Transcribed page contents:
>>>>>

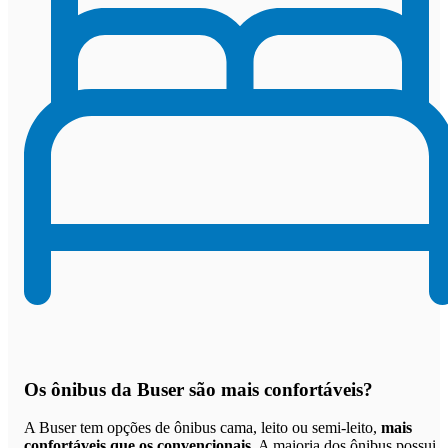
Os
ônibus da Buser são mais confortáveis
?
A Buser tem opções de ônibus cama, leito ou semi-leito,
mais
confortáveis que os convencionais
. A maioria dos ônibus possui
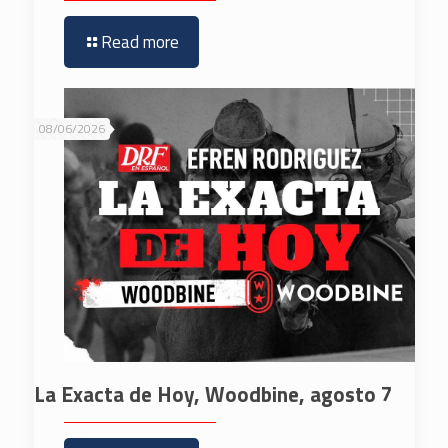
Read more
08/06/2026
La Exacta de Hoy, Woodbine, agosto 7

<<<<<
>>>>>

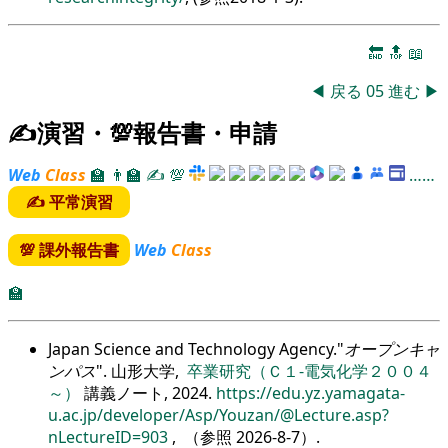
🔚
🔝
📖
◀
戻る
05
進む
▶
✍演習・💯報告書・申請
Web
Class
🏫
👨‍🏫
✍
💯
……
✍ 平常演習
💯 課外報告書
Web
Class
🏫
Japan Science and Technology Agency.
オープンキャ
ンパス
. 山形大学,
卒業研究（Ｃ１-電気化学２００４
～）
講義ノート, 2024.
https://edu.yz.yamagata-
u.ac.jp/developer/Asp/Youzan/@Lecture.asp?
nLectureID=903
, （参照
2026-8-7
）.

<<<<<

| Task description |
Among the lines above, find those with the string "mais" and copy them.

| Output of the task |
ônibus da Buser são mais confortáveis
mais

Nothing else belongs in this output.